A Kalman filter, also known as Linear Quadratic Estimator (LQE) uses a series of noisy measurements to produce estimates of unknown state variables. A Kalman filter provides an optimum solution to many tracking and data prediction tasks and finds excellent use in control, navigation and guidance.

The algorithm works in a two-step process. In the "predict" step, the Kalman filter looks one-step forward in time to predict the estimates of the current state vector and state covariance using an inner dynamic model. In the second step, known as "update", a "kalman gain matrix" is calculated using the state covariances and measurement covariance. This matrix is then used to update the state of the vehicle as shown below. One key advantage of Kalman filter is that it can run efficiently in real-time.

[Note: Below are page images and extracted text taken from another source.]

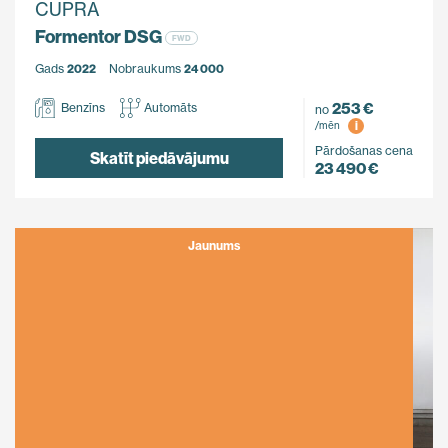
CUPRA
Formentor DSG
FWD
Gads
2022
Nobraukums
24 000
253 €
Benzīns
Automāts
no
i
/mēn
Pārdošanas cena
Skatīt piedāvājumu
23 490 €
Jaunums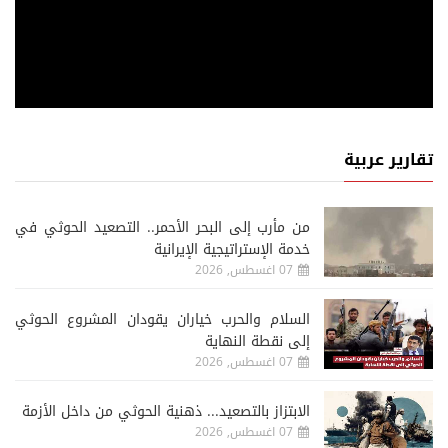
تقارير عربية
من مأرب إلى البحر الأحمر.. التصعيد الحوثي في
خدمة الإستراتيجية الإيرانية
07 اغسطس, 2026
السلام والحرب خياران يقودان المشروع الحوثي
إلى نقطة النهاية
07 اغسطس, 2026
الابتزاز بالتصعيد... ذهنية الحوثي من داخل الأزمة
07 اغسطس, 2026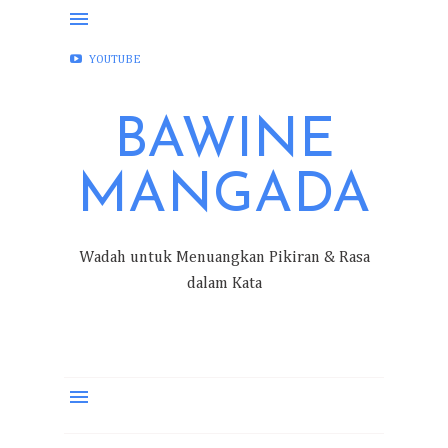
FACEBOOK
INSTAGRAM
TWITTER
YOUTUBE
BAWINE
MANGADA
Wadah untuk Menuangkan Pikiran & Rasa
dalam Kata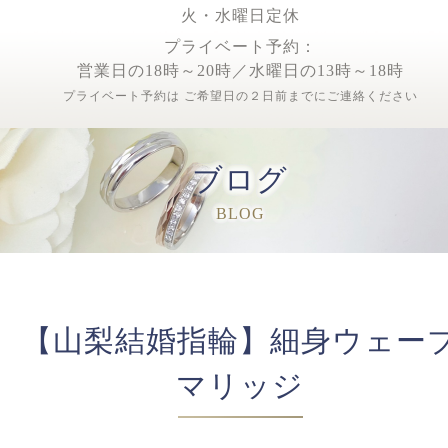
火・水曜日定休
プライベート予約：
営業日の18時～20時／水曜日の13時～18時
プライベート予約は ご希望日の２日前までにご連絡ください
ブログ
BLOG
【山梨結婚指輪】細身ウェー
マリッジ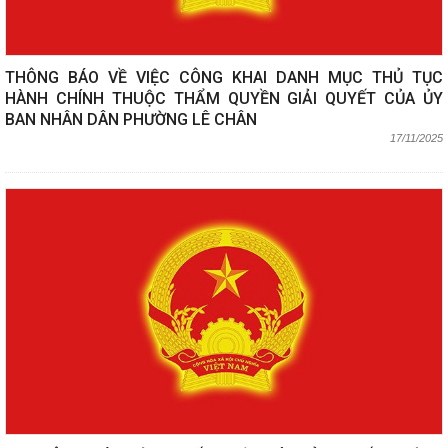
THÔNG BÁO VỀ VIỆC CÔNG KHAI DANH MỤC THỦ TỤC
HÀNH CHÍNH THUỘC THẨM QUYỀN GIẢI QUYẾT CỦA ỦY
BAN NHÂN DÂN PHƯỜNG LÊ CHÂN
17/11/2025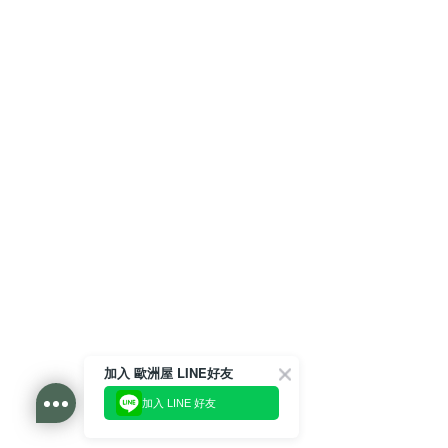
加入 歐洲屋 LINE好友
加入 LINE 好友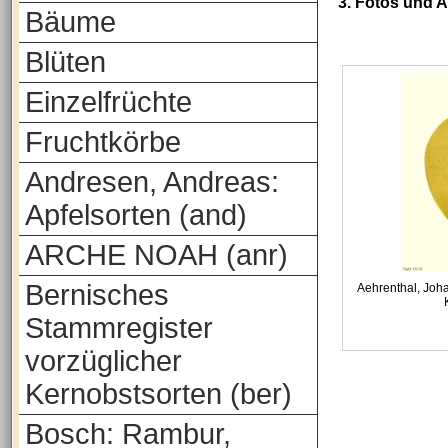
3. Fotos und 
Bäume
Blüten
Einzelfrüchte
Fruchtkörbe
Andresen, Andreas:
Apfelsorten (and)
ARCHE NOAH (anr)
Bernisches
Aehrenthal, Joh
Stammregister
vorzüglicher
Kernobstsorten (ber)
Bosch: Rambur,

For a more comprehensive literature on the subject, the reader is recommended to consult [1]. Consult [2] for an excellent introductory article on KFs.

Predict

Let xkxk be the state vector and PkPk be the state covariance. The state equation is written as

\[ \hat{x}_{k|k-1} = A_k \hat{x}_{k-1|k-1} + B_k u_k + w_k \\ \\ P_{k|k-1} = A_k P_{k-1|k-1} A_k^T + Q_k \]

where,

  • \(A_k\) = State Transition Matrix
  • \(B_k\) = Control-Input Model
  • \(u_k\) = Input Vector
  • \(w_k\) = Zero-mean Gaussian Process Noise
  • \(Q_k\) = Covariance of the Process Noise

Update

Let \(\tilde{y_k}\) be the innovation factor vector, i.e. the difference between the predicted state output and the measured state output.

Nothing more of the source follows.